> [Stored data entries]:
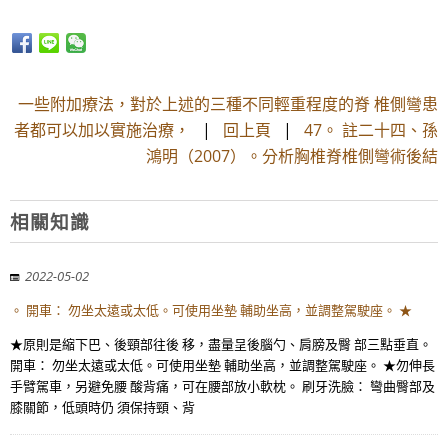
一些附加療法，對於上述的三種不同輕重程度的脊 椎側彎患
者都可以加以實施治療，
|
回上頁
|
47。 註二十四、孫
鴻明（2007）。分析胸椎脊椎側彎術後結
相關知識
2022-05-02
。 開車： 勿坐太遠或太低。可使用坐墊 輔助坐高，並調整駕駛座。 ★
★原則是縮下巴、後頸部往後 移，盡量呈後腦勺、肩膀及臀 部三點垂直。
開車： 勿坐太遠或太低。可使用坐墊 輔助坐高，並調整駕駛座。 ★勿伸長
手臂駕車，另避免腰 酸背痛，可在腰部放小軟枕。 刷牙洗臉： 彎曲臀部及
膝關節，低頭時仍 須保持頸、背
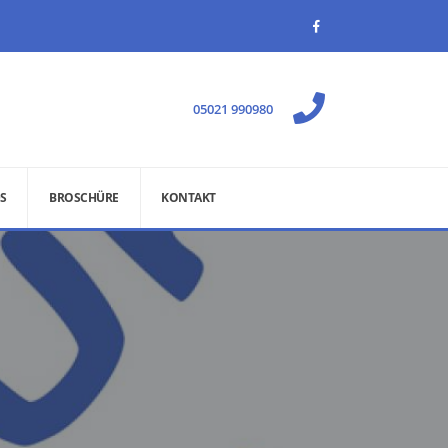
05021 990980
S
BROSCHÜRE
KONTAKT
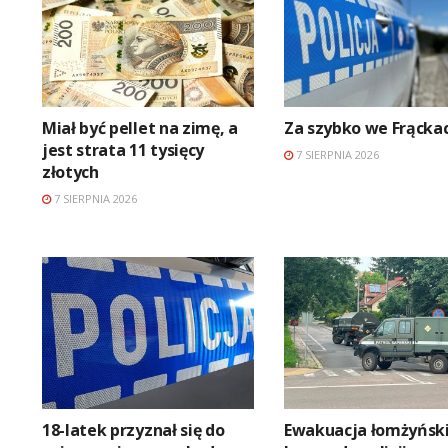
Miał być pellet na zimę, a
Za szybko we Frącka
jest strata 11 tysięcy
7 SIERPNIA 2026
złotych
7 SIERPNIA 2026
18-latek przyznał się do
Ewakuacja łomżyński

==

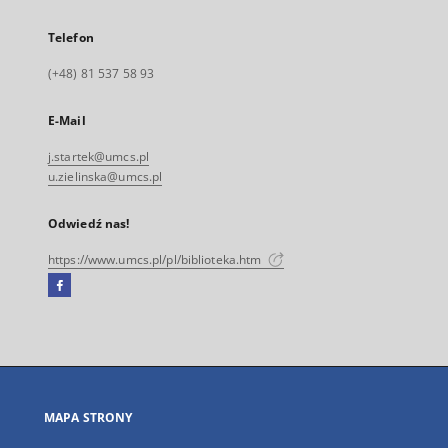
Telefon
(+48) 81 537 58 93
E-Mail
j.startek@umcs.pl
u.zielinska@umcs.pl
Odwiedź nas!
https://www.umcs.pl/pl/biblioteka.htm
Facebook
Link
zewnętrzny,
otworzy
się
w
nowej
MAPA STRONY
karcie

---

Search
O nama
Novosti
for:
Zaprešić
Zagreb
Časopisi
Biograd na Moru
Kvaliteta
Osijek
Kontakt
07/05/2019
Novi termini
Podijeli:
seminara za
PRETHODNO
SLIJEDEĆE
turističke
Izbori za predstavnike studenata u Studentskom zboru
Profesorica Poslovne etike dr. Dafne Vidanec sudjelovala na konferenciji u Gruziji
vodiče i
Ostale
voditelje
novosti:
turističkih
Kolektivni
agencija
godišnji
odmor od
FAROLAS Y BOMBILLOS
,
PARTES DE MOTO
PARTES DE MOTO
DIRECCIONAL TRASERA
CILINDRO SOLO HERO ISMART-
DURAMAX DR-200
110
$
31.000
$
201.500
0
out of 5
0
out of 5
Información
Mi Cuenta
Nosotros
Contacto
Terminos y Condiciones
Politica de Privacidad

> [ACTION ITEM]: What is needed is the count of lines in the records that include the word "可使用坐墊", with no other text.

> [WRITTEN RESPONSE]: 2